• [What is being asked] Write out exactly the lines of the material below, beginning at the top and ending at the line that contains "EPSON L5590 TANQUE".

┄┄┄┄┄┄

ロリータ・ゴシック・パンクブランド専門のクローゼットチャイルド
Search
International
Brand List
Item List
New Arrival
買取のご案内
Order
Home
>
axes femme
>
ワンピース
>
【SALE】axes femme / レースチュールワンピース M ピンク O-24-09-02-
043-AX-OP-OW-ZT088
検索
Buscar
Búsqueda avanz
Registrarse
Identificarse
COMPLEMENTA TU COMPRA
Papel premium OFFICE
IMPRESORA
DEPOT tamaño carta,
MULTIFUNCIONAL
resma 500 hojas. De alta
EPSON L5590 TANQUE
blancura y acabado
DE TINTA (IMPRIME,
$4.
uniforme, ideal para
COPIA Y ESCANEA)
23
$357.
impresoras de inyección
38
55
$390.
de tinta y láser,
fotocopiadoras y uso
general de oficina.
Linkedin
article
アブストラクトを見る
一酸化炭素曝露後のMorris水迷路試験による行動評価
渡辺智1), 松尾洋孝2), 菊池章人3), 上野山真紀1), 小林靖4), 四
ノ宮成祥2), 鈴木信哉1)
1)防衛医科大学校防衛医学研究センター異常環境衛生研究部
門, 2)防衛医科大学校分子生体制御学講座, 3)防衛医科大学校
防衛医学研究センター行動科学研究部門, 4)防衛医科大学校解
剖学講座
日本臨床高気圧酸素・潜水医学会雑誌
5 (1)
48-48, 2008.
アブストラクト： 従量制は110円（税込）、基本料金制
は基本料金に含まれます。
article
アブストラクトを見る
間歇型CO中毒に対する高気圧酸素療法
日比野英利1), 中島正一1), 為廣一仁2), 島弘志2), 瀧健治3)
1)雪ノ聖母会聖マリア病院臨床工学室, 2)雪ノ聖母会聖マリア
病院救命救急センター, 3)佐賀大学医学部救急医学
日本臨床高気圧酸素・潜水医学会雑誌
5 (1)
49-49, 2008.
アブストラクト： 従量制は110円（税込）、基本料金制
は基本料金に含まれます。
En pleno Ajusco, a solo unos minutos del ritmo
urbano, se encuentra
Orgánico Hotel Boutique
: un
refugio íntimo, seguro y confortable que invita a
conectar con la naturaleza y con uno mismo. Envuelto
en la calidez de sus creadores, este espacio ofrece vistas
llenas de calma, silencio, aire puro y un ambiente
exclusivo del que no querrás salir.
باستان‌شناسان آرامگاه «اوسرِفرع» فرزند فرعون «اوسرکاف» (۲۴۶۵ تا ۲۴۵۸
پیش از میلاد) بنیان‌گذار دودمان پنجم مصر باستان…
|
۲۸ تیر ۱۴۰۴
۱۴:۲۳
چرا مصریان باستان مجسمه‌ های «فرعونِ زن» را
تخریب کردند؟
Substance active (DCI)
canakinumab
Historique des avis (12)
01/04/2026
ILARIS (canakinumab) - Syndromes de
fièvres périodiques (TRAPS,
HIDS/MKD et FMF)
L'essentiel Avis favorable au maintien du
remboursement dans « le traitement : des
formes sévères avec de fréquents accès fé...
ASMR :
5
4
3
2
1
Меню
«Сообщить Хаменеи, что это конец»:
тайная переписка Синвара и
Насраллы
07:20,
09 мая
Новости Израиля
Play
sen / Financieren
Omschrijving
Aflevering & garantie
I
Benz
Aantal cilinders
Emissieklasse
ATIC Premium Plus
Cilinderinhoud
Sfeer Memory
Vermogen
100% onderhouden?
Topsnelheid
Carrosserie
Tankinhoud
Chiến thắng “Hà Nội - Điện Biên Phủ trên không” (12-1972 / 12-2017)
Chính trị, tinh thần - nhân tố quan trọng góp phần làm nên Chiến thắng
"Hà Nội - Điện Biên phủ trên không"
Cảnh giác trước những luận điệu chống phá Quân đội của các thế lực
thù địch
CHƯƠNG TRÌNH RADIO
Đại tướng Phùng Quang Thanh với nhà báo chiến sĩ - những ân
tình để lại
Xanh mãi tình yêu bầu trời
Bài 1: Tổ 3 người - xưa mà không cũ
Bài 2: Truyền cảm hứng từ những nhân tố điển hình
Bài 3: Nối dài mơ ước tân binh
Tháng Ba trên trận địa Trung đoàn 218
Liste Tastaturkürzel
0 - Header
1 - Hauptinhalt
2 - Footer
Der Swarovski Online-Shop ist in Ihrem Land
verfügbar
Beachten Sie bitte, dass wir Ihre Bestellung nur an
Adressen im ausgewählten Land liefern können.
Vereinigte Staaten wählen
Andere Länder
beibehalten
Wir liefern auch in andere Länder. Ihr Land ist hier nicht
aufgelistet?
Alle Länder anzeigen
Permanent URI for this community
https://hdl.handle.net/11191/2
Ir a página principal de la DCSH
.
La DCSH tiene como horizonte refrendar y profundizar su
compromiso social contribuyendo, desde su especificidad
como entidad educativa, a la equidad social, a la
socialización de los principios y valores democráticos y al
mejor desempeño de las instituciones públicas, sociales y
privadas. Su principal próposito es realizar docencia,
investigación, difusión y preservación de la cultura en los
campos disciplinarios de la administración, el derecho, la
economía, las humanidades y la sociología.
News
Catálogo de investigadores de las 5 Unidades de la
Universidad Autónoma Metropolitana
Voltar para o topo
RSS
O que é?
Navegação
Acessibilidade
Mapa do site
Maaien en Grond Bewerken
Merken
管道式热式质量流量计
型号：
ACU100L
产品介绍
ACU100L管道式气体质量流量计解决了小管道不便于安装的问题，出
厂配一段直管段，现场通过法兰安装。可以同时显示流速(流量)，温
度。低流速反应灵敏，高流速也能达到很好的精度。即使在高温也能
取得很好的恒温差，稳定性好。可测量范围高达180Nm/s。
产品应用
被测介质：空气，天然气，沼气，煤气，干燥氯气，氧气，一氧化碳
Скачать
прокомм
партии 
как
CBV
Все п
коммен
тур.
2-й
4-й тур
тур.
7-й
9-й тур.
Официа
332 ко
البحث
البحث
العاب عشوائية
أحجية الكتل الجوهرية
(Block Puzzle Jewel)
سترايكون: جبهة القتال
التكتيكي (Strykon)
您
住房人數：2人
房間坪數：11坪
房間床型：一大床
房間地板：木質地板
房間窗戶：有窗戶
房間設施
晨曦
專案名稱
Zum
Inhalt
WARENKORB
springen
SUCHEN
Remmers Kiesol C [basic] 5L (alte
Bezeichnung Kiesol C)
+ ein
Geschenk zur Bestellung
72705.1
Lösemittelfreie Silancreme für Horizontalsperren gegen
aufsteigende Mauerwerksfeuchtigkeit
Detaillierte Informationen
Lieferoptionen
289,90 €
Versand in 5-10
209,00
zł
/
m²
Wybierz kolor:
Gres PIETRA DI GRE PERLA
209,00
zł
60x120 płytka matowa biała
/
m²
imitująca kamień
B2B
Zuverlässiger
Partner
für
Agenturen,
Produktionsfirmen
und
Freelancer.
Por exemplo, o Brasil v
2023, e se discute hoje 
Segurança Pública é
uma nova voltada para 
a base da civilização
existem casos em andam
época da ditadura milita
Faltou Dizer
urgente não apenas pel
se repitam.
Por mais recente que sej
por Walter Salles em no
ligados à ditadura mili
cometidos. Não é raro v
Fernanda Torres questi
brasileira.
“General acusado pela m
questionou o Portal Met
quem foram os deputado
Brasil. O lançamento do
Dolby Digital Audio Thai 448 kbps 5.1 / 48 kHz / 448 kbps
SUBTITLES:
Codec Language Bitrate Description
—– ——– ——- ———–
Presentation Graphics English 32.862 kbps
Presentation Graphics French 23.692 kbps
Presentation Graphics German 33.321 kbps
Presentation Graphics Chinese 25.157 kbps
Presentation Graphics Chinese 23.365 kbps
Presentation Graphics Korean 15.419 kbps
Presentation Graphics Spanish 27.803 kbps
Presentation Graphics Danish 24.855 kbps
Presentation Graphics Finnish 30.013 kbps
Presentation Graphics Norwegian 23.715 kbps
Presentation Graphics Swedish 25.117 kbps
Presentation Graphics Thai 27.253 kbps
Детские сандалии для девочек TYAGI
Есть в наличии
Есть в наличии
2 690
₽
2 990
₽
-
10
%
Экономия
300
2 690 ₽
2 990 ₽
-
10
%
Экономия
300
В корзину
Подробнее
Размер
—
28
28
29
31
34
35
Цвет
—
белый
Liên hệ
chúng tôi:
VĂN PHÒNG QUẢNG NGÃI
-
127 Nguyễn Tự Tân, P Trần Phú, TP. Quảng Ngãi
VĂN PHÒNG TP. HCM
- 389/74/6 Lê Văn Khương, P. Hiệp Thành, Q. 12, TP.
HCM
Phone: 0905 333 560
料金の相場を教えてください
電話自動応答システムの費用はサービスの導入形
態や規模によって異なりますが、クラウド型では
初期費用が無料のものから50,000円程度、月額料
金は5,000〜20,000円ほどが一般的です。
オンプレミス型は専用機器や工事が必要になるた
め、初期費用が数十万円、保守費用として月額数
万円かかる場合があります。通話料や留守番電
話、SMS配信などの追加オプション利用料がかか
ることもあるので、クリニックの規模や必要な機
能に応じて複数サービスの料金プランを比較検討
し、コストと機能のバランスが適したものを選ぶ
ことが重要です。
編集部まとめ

┄┄┄┄┄┄

• [Solution to this task]
ロリータ・ゴシック・パンクブランド専門のクローゼットチャイルド
Search
International
Brand List
Item List
New Arrival
買取のご案内
Order
Home
>
axes femme
>
ワンピース
>
【SALE】axes femme / レースチュールワンピース M ピンク O-24-09-02-
043-AX-OP-OW-ZT088
検索
Buscar
Búsqueda avanz
Registrarse
Identificarse
COMPLEMENTA TU COMPRA
Papel premium OFFICE
IMPRESORA
DEPOT tamaño carta,
MULTIFUNCIONAL
resma 500 hojas. De alta
EPSON L5590 TANQUE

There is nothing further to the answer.